ヒシの果皮の溶媒抽出物は多くの加水分解型タンニンを含んでおり、特にヒシの果皮を溶媒抽出して得られるものは高いα−グルコシダーゼ活性を示す。また、縮合型タンニンを主成分とする栗渋果皮由来の糖質分解酵素阻害物質とは異なり、かつそれよりも高いα−グルコシダーゼ阻害活性を有している。
【0012】
本発明の第2の態様は、本発明の第1の態様に係る天然物由来α−グルコシダーゼ阻害剤の1又は複数を含むことを特徴とする医薬組成物を提供することにより上記課題を解決するものである。
【0013】
本発明の第3の態様は、本発明の第1の態様に係る天然物由来α−グルコシダーゼ阻害剤の1又は複数を含むことを特徴とする食品を提供することにより上記課題を解決するものである。
【0014】
本発明の第4の態様は、本発明の第1の態様に係る天然物由来α−グルコシダーゼ阻害剤の1又は複数を含むことを特徴とする飼料を提供することにより上記課題を解決するものである。
【発明の効果】
【0015】
本発明によると、大量かつ安価に製造可能で、人体に対する安全性が高く、高いα−グルコシダーゼ阻害活性を有する天然物由来α−グルコシダーゼ阻害剤が提供される。また、本発明によると、安全性が高く、高い糖尿病の予防効果及び血糖降下作用を有し、糖尿病の予防や高血糖状態の緩和等に好適に用いられる食品、健康食品、サプリメント及び医薬組成物が提供される。
【図面の簡単な説明】
【0016】
【図1】ヒシの果皮及びクリの果皮の熱水抽出物の濃度とα−グルコシダーゼ阻害効率との関係を示すグラフである。
【図2】架橋ポリスチレンカラムを用いて分画したヒシの果皮の熱水抽出物の蒸留水、50%メタノール水溶液、メタノール画分のα−グルコシダーゼの阻害効率を比較した結果を示すグラフである。
【図3】種々の抽出溶媒を用いて得られたヒシ及びクリの果皮の溶媒抽出物におけるα−グルコシダーゼの阻害効率を比較した結果を示すグラフである。
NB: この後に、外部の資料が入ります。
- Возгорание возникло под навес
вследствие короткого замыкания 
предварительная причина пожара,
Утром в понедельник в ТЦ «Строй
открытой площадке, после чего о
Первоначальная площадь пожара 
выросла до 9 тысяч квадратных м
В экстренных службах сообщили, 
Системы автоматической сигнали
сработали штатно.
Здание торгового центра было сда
【図4】ヒシの果皮の熱水抽出物の50%メタノール水溶液画分の高速液体クロマトグラフィー(HPLC)分析により得られたクロマトグラムである。
【図5】ヒシの果皮の熱水抽出物の50%メタノール水溶液画分を酸加水分解した生成物のHPLC分析により得られたクロマトグラム(UV)である。
【図6】ヒシの果皮の熱水抽出物の50%メタノール水溶液画分を酸加水分解した生成物のHPLC分析により得られたクロマトグラム(RI)である。
【図7】ヒシの果皮の熱水抽出物の酸加水分解物のHPLC分析により得られたクロマトグラム(PDA、Maxplot法)である。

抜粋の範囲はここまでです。